Besides “there are many challenges to address before a patient will be able to automatically send their blood-glucose, blood pressure, and heart rate to their physician seamlessly.” Among the issues to be resolved: financial disincentives, workflow disruption for providers, physician worries about liability and workload, incompatible technologies for patients and providers, a lack of technical standards, and an underdeveloped case for change.

It is expected that the global telemedicine market will expand at a compound annual growth rate of 14.3% through 2020, eventually reaching $36.2 billion, as compared to $14.3 billion in 2014. Kevin MacDonald, CEO of Kit Check, also predicted that “over 8 million hospital medications will be tracked with IoT in 2016 — a tenfold increase from 2013.”

 

  1. Virtual reality

Virtual reality is a new visual medium that will require ways of expressing information and narrative. Just as film required cuts, panning, and zooming, VR requires new ways of presenting a series of events in a way that is A) engaging and B) not nausea-inducing.
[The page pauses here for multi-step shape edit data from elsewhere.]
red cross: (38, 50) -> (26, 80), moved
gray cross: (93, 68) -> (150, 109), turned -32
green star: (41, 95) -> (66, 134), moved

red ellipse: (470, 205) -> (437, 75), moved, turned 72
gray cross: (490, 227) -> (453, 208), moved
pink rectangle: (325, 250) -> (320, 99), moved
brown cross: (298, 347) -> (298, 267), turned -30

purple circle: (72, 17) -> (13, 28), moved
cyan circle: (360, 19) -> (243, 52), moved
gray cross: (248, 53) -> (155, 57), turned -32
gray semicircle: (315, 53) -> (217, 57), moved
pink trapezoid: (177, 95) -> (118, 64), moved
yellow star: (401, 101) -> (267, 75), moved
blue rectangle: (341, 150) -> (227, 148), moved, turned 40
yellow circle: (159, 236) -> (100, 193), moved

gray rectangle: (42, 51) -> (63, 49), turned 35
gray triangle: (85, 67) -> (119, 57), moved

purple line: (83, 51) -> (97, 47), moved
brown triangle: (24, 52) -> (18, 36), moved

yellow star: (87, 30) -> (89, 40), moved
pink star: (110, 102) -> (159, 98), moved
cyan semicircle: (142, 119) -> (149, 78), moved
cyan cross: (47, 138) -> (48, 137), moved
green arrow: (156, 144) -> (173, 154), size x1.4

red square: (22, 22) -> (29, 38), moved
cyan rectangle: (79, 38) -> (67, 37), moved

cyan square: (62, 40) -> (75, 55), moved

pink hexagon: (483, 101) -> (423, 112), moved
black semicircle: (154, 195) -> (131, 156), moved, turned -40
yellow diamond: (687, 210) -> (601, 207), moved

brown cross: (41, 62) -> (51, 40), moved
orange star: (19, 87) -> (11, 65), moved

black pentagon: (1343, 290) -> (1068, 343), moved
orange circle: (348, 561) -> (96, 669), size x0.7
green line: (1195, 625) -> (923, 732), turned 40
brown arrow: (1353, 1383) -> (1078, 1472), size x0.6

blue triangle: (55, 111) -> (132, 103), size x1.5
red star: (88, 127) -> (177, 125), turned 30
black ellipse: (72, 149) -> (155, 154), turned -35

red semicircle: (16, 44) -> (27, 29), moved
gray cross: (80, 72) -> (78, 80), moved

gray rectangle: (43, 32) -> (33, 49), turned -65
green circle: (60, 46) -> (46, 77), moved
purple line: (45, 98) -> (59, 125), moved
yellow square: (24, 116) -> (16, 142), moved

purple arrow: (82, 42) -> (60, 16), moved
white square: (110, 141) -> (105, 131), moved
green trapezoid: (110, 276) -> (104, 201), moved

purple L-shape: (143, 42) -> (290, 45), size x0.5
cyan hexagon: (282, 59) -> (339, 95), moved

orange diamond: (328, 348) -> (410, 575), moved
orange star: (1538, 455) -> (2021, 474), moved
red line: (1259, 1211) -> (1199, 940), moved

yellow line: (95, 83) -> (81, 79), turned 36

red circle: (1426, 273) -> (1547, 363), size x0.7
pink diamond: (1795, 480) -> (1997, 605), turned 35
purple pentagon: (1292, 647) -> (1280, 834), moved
As Beau Cronin pointed out in a recent Medium post, “it’s not just the raw technical capabilities that determine whether a given use for VR is ready for prime time; it’s also the collective knowledge of the product development community about how to use these tools to the greatest possible effect.

For virtual reality, which has been on the fringes of the mainstream for many years now, expectations could not be higher. New Enterprise Associates general partner Rick Yang said: “I think 2016 will be a tipping point for VR. I think it’s probably not quite in the way that a lot of people think it will be.”

Yang believes real growth in VR will come from adoption of the more lightweight mobile VR headsets like the Samsung Gear VR — which is powered by Oculus — and Google’s Cardboard. Oculus will also finally ship the Rift in 2016. Games and other VR apps for the Rift will be released.

 

  1. Drones

According to CB Insights data,drones companies have raised a total of $500 million in funding (mostly in the US). Fred Wilson, VC at Union Square Ventures, explained that “the FAA regulations on the commercial drone industry will turn out to be a boon for the drone sector, legitimizing drone flights for all sorts of use cases and establishing clear rules for what is acceptable and what is not.

Those best positioned to profit from those technological advances will be companies already in the market and gathering data.When it comes to autonomy in machine learning, it’s all about the data. If you have access to that data — especially if you have access to proprietary data — that just gives you a huge leg up.” explained Rick Yang form New Enterprise Associates.

 PRIME organized a business development mission in the Bay Area for the recently created Drone Cluster in Essone County to connect with US startups and organizations in the drone industry.

  1. Live streaming

What drove the rise of live streaming was a confluence of open-source innovation, user demand, and the vast improvements in broadband network capacity and online video streaming technology. Put more simply, the capability to stream live video smoothly wasn’t quite there and users weren’t sure what to use it for. All that has changed in the last couple of years.

The internet is becoming video. According to Ustream CEO Brad Hunstable, Meerkat and Periscope are simply indications of the explosive growth in mobile video. Indeed, a Cisco report predicted that by 2017 video will account for 30 percent of internet traffic and 70 percent of traffic on mobile devices.

One of the fruits of those labors appeared in mid-2015 with the launch of YouTube Gaming and Facebook Live.

Besides, two-thirds of universities say Live Streaming is a top priority. A majority of colleges and universities live stream audio or video (classes, graduatin ceremonies, sports events) on a daily or weekly basis, while a quarter do so every day.